(Data extracted from a collection)
--

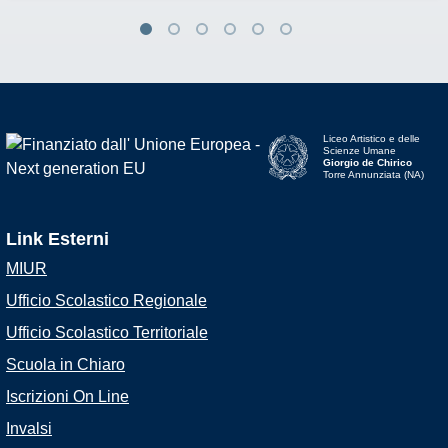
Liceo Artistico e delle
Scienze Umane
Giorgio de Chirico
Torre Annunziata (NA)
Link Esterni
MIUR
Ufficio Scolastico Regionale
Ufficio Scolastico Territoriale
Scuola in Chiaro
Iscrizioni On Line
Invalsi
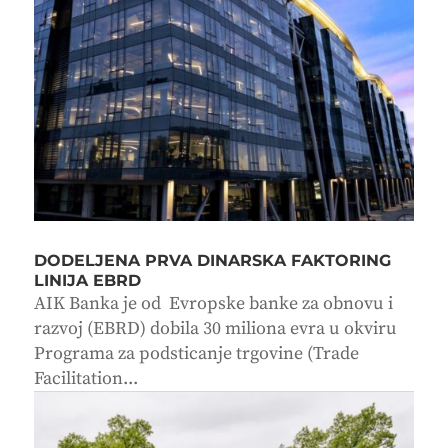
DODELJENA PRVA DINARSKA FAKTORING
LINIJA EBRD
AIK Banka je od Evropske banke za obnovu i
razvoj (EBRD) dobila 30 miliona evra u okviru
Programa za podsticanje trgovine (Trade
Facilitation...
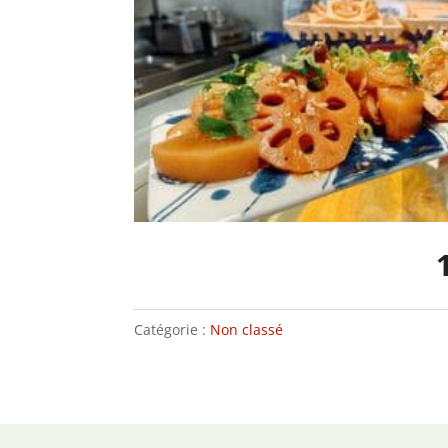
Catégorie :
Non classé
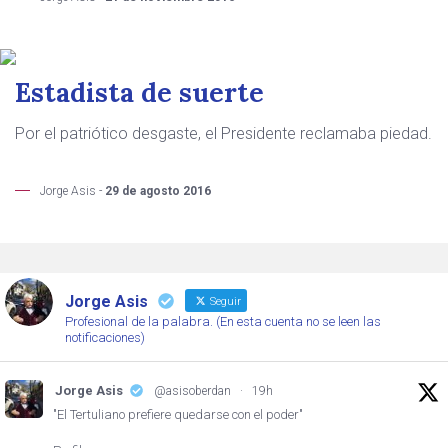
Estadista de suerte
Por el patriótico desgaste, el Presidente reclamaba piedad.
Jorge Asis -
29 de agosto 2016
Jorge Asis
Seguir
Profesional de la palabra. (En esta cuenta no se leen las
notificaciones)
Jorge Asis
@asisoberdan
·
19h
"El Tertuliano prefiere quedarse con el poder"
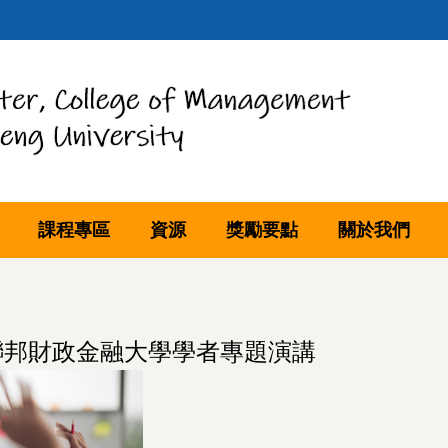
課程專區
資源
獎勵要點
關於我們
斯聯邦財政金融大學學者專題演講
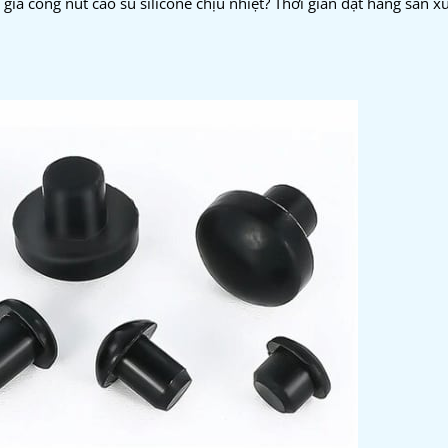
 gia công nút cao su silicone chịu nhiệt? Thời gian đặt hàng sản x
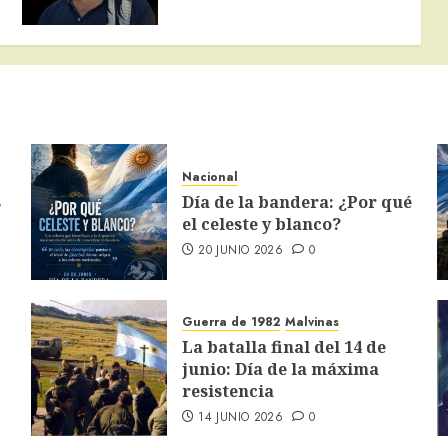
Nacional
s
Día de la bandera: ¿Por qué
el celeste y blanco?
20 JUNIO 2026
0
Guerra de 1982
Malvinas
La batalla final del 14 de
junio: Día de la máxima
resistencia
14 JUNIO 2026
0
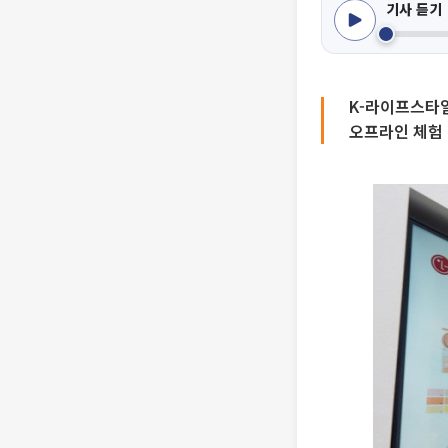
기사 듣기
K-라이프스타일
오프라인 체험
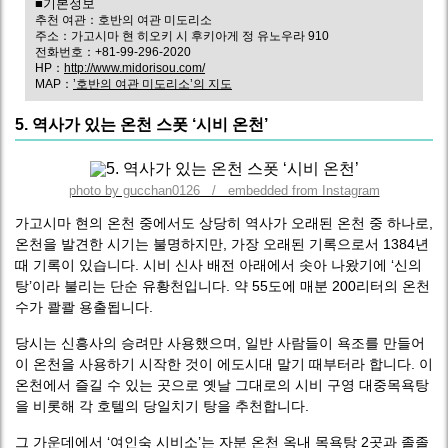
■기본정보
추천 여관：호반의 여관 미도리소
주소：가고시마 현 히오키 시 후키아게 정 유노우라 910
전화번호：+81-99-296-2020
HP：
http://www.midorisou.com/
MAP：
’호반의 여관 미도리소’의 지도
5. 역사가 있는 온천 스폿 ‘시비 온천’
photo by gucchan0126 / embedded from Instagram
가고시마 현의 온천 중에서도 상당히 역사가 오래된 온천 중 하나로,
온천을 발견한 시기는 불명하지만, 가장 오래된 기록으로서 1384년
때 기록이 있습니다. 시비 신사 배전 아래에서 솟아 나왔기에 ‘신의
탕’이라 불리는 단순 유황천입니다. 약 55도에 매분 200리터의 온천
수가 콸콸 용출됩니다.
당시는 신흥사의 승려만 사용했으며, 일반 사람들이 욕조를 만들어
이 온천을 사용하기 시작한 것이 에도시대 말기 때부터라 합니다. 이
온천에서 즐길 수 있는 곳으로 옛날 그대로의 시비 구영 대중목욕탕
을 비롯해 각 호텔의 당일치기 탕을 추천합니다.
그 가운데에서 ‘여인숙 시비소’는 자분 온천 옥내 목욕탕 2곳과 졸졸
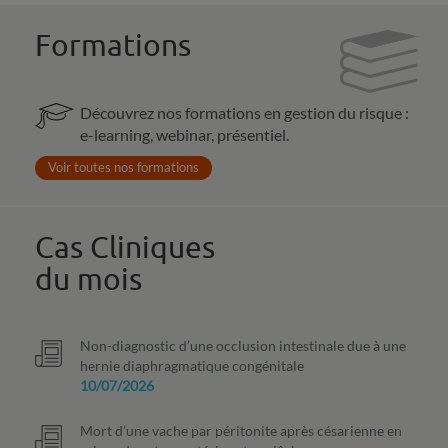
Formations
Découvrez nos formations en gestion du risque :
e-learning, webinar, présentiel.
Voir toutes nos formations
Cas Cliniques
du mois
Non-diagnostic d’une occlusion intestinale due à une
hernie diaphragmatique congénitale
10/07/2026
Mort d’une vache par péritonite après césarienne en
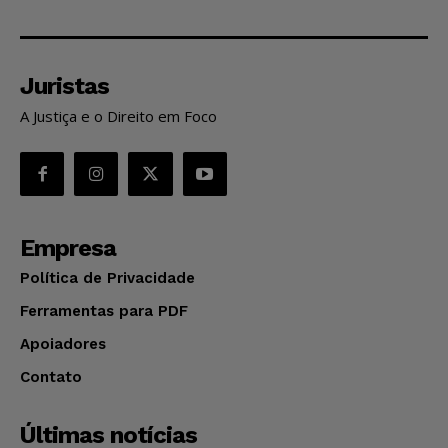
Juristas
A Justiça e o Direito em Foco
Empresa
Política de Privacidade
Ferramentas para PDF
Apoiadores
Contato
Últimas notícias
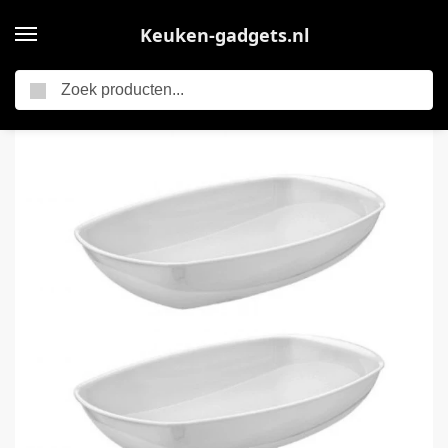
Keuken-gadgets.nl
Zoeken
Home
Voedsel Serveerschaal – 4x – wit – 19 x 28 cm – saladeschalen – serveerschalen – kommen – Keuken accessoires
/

--

What is required. Copy out each line of the data containing the string "Scolastico".

Result below.
Ufficio Scolastico Regionale
Ufficio Scolastico Territoriale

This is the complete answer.